WHAT TO WORK ON: Each record is to be given again precisely as written.

DATA LISTING below:

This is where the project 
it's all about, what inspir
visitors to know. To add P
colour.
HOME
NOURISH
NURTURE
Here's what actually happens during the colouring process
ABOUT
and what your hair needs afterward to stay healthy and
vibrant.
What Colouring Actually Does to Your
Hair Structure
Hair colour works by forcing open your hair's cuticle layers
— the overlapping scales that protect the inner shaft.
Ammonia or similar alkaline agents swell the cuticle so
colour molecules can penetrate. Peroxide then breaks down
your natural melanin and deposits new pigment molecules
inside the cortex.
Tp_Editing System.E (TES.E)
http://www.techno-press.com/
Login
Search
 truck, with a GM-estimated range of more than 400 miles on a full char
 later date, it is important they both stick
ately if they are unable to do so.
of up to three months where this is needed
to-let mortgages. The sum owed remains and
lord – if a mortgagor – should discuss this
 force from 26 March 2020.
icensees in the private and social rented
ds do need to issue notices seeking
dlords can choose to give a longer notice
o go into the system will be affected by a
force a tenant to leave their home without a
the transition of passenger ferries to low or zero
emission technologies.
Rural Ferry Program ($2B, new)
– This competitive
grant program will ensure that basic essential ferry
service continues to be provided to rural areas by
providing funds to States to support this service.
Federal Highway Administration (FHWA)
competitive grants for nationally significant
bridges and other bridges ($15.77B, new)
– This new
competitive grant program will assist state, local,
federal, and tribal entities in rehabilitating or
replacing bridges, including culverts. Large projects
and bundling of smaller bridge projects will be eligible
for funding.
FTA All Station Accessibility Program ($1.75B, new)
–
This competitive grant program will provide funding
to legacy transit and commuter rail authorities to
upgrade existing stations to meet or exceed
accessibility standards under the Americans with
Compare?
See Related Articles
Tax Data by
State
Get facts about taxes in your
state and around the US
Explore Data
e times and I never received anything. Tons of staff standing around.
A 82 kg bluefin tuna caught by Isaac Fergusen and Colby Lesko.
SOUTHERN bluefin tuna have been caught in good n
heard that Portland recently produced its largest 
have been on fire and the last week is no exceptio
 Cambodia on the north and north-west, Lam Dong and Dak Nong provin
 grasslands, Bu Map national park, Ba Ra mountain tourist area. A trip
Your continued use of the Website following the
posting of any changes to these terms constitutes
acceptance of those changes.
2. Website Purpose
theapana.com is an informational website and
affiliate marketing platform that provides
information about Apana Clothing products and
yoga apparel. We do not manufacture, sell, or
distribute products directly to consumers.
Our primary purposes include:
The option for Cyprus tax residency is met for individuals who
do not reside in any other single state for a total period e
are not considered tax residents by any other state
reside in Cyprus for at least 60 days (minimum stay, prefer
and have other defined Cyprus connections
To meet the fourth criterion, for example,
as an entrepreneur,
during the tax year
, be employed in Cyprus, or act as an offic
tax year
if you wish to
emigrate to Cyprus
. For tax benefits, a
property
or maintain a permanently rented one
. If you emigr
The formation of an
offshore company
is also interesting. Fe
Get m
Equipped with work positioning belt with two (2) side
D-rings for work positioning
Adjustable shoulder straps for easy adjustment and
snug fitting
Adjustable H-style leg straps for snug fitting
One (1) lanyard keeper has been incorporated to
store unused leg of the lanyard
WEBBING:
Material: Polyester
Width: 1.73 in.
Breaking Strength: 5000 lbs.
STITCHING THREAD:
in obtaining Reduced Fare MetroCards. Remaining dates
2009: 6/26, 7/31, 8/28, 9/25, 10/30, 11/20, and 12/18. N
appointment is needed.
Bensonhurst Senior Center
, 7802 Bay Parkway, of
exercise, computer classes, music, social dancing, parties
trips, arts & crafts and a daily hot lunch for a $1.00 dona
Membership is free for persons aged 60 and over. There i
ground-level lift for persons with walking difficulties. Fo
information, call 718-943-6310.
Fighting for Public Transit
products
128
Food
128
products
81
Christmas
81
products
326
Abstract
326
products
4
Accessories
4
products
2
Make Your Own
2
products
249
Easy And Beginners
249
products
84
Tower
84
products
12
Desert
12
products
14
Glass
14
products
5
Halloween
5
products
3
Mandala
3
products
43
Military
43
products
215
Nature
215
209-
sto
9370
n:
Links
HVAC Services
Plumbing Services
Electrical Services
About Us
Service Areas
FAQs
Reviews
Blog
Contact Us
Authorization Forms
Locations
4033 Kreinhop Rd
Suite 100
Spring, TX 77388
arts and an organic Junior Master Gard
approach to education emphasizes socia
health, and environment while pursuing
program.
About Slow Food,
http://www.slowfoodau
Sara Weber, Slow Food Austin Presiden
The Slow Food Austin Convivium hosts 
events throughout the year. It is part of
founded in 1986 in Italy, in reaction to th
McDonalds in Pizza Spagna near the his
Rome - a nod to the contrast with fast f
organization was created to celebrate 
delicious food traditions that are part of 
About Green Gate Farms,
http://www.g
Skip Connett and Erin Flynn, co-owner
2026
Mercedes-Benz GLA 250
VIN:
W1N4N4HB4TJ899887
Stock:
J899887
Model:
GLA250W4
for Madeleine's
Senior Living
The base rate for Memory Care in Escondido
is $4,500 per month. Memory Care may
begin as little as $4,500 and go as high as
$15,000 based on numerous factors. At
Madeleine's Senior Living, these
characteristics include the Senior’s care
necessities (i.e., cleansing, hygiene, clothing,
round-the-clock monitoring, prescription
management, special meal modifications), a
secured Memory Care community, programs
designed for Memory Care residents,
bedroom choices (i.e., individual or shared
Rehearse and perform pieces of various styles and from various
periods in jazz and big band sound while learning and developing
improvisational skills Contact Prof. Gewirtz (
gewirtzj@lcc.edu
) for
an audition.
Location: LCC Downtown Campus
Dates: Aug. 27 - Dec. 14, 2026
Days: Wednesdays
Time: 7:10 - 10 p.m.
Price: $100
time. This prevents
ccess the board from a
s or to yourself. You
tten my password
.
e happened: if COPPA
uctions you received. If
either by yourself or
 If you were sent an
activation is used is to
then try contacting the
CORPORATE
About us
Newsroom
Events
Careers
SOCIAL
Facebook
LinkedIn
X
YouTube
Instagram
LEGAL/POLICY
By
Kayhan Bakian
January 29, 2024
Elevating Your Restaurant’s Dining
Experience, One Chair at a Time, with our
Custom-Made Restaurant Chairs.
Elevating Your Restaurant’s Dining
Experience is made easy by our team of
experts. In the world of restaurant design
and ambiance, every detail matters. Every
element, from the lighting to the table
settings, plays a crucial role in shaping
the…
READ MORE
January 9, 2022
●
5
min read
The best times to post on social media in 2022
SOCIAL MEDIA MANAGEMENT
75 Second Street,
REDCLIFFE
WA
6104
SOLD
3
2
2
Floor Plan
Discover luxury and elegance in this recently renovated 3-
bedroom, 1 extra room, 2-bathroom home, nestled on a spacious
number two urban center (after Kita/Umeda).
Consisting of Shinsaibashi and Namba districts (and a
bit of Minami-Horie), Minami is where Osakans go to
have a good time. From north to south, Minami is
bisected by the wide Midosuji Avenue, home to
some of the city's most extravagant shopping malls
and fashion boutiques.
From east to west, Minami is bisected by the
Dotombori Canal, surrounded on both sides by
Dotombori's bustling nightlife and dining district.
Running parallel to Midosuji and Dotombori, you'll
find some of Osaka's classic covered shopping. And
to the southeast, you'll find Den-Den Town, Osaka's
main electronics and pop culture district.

End of DATA LISTING.

RESPONSE:
This is where the project 
it's all about, what inspir
visitors to know. To add P
colour.
HOME
NOURISH
NURTURE
Here's what actually happens during the colouring process
ABOUT
and what your hair needs afterward to stay healthy and
vibrant.
What Colouring Actually Does to Your
Hair Structure
Hair colour works by forcing open your hair's cuticle layers
— the overlapping scales that protect the inner shaft.
Ammonia or similar alkaline agents swell the cuticle so
colour molecules can penetrate. Peroxide then breaks down
your natural melanin and deposits new pigment molecules
inside the cortex.
Tp_Editing System.E (TES.E)
http://www.techno-press.com/
Login
Search
 truck, with a GM-estimated range of more than 400 miles on a full char
 later date, it is important they both stick
ately if they are unable to do so.
of up to three months where this is needed
to-let mortgages. The sum owed remains and
lord – if a mortgagor – should discuss this
 force from 26 March 2020.
icensees in the private and social rented
ds do need to issue notices seeking
dlords can choose to give a longer notice
o go into the system will be affected by a
force a tenant to leave their home without a
the transition of passenger ferries to low or zero
emission technologies.
Rural Ferry Program ($2B, new)
– This competitive
grant program will ensure that basic essential ferry
service continues to be provided to rural areas by
providing funds to States to support this service.
Federal Highway Administration (FHWA)
competitive grants for nationally significant
bridges and other bridges ($15.77B, new)
– This new
competitive grant program will assist state, local,
federal, and tribal entities in rehabilitating or
replacing bridges, including culverts. Large projects
and bundling of smaller bridge projects will be eligible
for funding.
FTA All Station Accessibility Program ($1.75B, new)
–
This competitive grant program will provide funding
to legacy transit and commuter rail authorities to
upgrade existing stations to meet or exceed
accessibility standards under the Americans with
Compare?
See Related Articles
Tax Data by
State
Get facts about taxes in your
state and around the US
Explore Data
e times and I never received anything. Tons of staff standing around.
A 82 kg bluefin tuna caught by Isaac Fergusen and Colby Lesko.
SOUTHERN bluefin tuna have been caught in good n
heard that Portland recently produced its largest 
have been on fire and the last week is no exceptio
 Cambodia on the north and north-west, Lam Dong and Dak Nong provin
 grasslands, Bu Map national park, Ba Ra mountain tourist area. A trip
Your continued use of the Website following the
posting of any changes to these terms constitutes
acceptance of those changes.
2. Website Purpose
theapana.com is an informational website and
affiliate marketing platform that provides
information about Apana Clothing products and
yoga apparel. We do not manufacture, sell, or
distribute products directly to consumers.
Our primary purposes include:
The option for Cyprus tax residency is met for individuals who
do not reside in any other single state for a total period e
are not considered tax residents by any other state
reside in Cyprus for at least 60 days (minimum stay, prefer
and have other defined Cyprus connections
To meet the fourth criterion, for example,
as an entrepreneur,
during the tax year
, be employed in Cyprus, or act as an offic
tax year
if you wish to
emigrate to Cyprus
. For tax benefits, a
property
or maintain a permanently rented one
. If you emigr
The formation of an
offshore company
is also interesting. Fe
Get m
Equipped with work positioning belt with two (2) side
D-rings for work positioning
Adjustable shoulder straps for easy adjustment and
snug fitting
Adjustable H-style leg straps for snug fitting
One (1) lanyard keeper has been incorporated to
store unused leg of the lanyard
WEBBING:
Material: Polyester
Width: 1.73 in.
Breaking Strength: 5000 lbs.
STITCHING THREAD:
in obtaining Reduced Fare MetroCards. Remaining dates
2009: 6/26, 7/31, 8/28, 9/25, 10/30, 11/20, and 12/18. N
appointment is needed.
Bensonhurst Senior Center
, 7802 Bay Parkway, of
exercise, computer classes, music, social dancing, parties
trips, arts & crafts and a daily hot lunch for a $1.00 dona
Membership is free for persons aged 60 and over. There i
ground-level lift for persons with walking difficulties. Fo
information, call 718-943-6310.
Fighting for Public Transit
products
128
Food
128
products
81
Christmas
81
products
326
Abstract
326
products
4
Accessories
4
products
2
Make Your Own
2
products
249
Easy And Beginners
249
products
84
Tower
84
products
12
Desert
12
products
14
Glass
14
products
5
Halloween
5
products
3
Mandala
3
products
43
Military
43
products
215
Nature
215
209-
sto
9370
n:
Links
HVAC Services
Plumbing Services
Electrical Services
About Us
Service Areas
FAQs
Reviews
Blog
Contact Us
Authorization Forms
Locations
4033 Kreinhop Rd
Suite 100
Spring, TX 77388
arts and an organic Junior Master Gard
approach to education emphasizes socia
health, and environment while pursuing
program.
About Slow Food,
http://www.slowfoodau
Sara Weber, Slow Food Austin Presiden
The Slow Food Austin Convivium hosts 
events throughout the year. It is part of
founded in 1986 in Italy, in reaction to th
McDonalds in Pizza Spagna near the his
Rome - a nod to the contrast with fast f
organization was created to celebrate 
delicious food traditions that are part of 
About Green Gate Farms,
http://www.g
Skip Connett and Erin Flynn, co-owner
2026
Mercedes-Benz GLA 250
VIN:
W1N4N4HB4TJ899887
Stock:
J899887
Model:
GLA250W4
for Madeleine's
Senior Living
The base rate for Memory Care in Escondido
is $4,500 per month. Memory Care may
begin as little as $4,500 and go as high as
$15,000 based on numerous factors. At
Madeleine's Senior Living, these
characteristics include the Senior’s care
necessities (i.e., cleansing, hygiene, clothing,
round-the-clock monitoring, prescription
management, special meal modifications), a
secured Memory Care community, programs
designed for Memory Care residents,
bedroom choices (i.e., individual or shared
Rehearse and perform pieces of various styles and from various
periods in jazz and big band sound while learning and developing
improvisational skills Contact Prof. Gewirtz (
gewirtzj@lcc.edu
) for
an audition.
Location: LCC Downtown Campus
Dates: Aug. 27 - Dec. 14, 2026
Days: Wednesdays
Time: 7:10 - 10 p.m.
Price: $100
time. This prevents
ccess the board from a
s or to yourself. You
tten my password
.
e happened: if COPPA
uctions you received. If
either by yourself or
 If you were sent an
activation is used is to
then try contacting the
CORPORATE
About us
Newsroom
Events
Careers
SOCIAL
Facebook
LinkedIn
X
YouTube
Instagram
LEGAL/POLICY
By
Kayhan Bakian
January 29, 2024
Elevating Your Restaurant’s Dining
Experience, One Chair at a Time, with our
Custom-Made Restaurant Chairs.
Elevating Your Restaurant’s Dining
Experience is made easy by our team of
experts. In the world of restaurant design
and ambiance, every detail matters. Every
element, from the lighting to the table
settings, plays a crucial role in shaping
the…
READ MORE
January 9, 2022
●
5
min read
The best times to post on social media in 2022
SOCIAL MEDIA MANAGEMENT
75 Second Street,
REDCLIFFE
WA
6104
SOLD
3
2
2
Floor Plan
Discover luxury and elegance in this recently renovated 3-
bedroom, 1 extra room, 2-bathroom home, nestled on a spacious
number two urban center (after Kita/Umeda).
Consisting of Shinsaibashi and Namba districts (and a
bit of Minami-Horie), Minami is where Osakans go to
have a good time. From north to south, Minami is
bisected by the wide Midosuji Avenue, home to
some of the city's most extravagant shopping malls
and fashion boutiques.
From east to west, Minami is bisected by the
Dotombori Canal, surrounded on both sides by
Dotombori's bustling nightlife and dining district.
Running parallel to Midosuji and Dotombori, you'll
find some of Osaka's classic covered shopping. And
to the southeast, you'll find Den-Den Town, Osaka's
main electronics and pop culture district.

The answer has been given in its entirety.